Position: Manager/ Senior Manager / Associate Director – IT, Information and Cyber Security
Job Location: Noida, Work from Office
Experience: 10+ years of experience in information and cyber security with deep understanding of cybersecurity frameworks and standards (e.g., NIST, ISO27001, GDPR, HIPAA, PHI, Data Privacy etc).
Responsibilities
1. Protecting the Company Digital Landscape:
- Design and implement comprehensive security programs and cybersecurity strategy for networks, servers, and applications aligned with the organization & overall business objectives.
- Secure cloud environments (AWS, GCP, M365 and other IAAS, SAAS) and manage cloud-related security risks.
- Own and conduct regular vulnerability assessments and penetration testing to identify and address weaknesses on network, servers on cloud, cloud environment and oversee the remediation process.
- Manage endpoint security solutions (like Microsoft Defender EDR with ATP) and ensure optimal performance of security tools and technologies.
- Stay up to date on the latest security threats and best practices to continuously improve security posture.
2. Building a Culture of Security Awareness:
- Create and uphold security policies, procedures, and standard operating procedures (SOPs), along with training programs to educate employees.
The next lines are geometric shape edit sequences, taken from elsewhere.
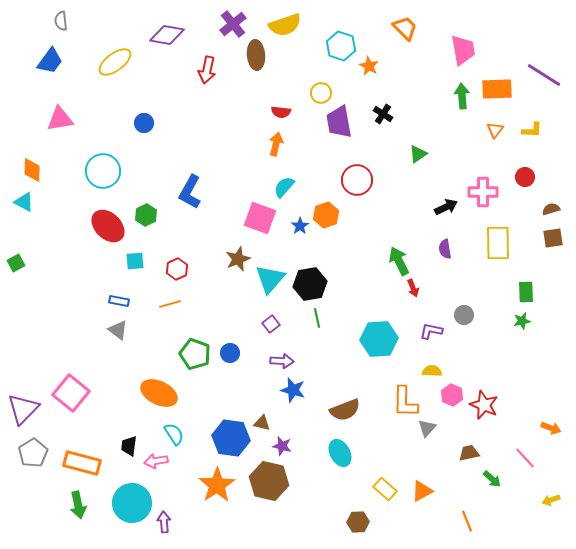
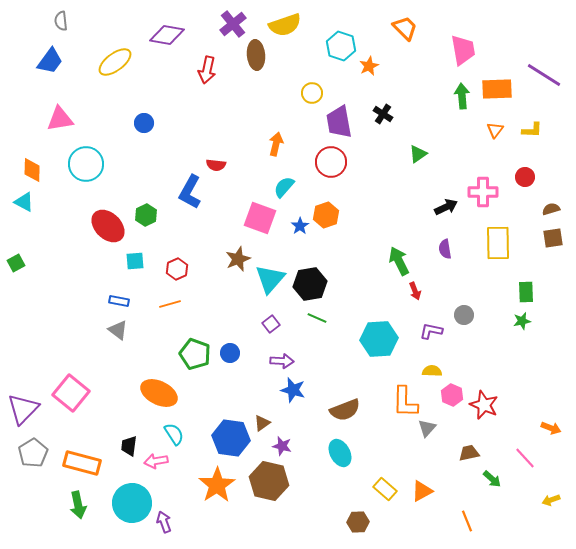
orange star at (369, 66): rotated 18 degrees clockwise
yellow circle at (321, 93): moved 9 px left
red semicircle at (281, 112): moved 65 px left, 53 px down
cyan circle at (103, 171): moved 17 px left, 7 px up
red circle at (357, 180): moved 26 px left, 18 px up
red arrow at (413, 288): moved 2 px right, 3 px down
green line at (317, 318): rotated 54 degrees counterclockwise
brown triangle at (262, 423): rotated 48 degrees counterclockwise
purple arrow at (164, 522): rotated 15 degrees counterclockwise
Regularly monitor and revise these security measures in accordance with best practices and industry benchmarks.
- Collaborate with stakeholders and team members to ensure alignment in defining and implementing effective security measures that comply with industry standards and regulations.
3. Ensuring Incident Preparedness and Response:
- Lead incident response activities, including investigation, analysis, and resolution of security incidents.
- Perform risk assessments to evaluate potential security threats and vulnerabilities impacting company systems.
- Manage and drive root cause analysis to identify and address the underlying causes of security incidents.
4. Maintaining Compliance and Best Practices:
- Drive ISO27001 certification and ongoing compliance.
- Develop and maintain (ISMS) Framework such as ISO27001, CIS, NIST, PIA etc.
- Conduct regular internal and external audits to assess ISMS effectiveness.
- Manage and prioritize corrective actions to address identified non-conformities.
- Contribute to developing and maintaining security metrics and KPIs to measure the effectiveness of security controls and processes.
- Establish and maintain a robust monitoring program for security systems and infrastructure.
- Implement key performance indicators (KPIs) to measure the effectiveness of security controls.
- Analyze security logs and alerts to identify potential threats and incidents.
Skills Required
Ability to communicate complex technical information to both technical and non-technical audiences.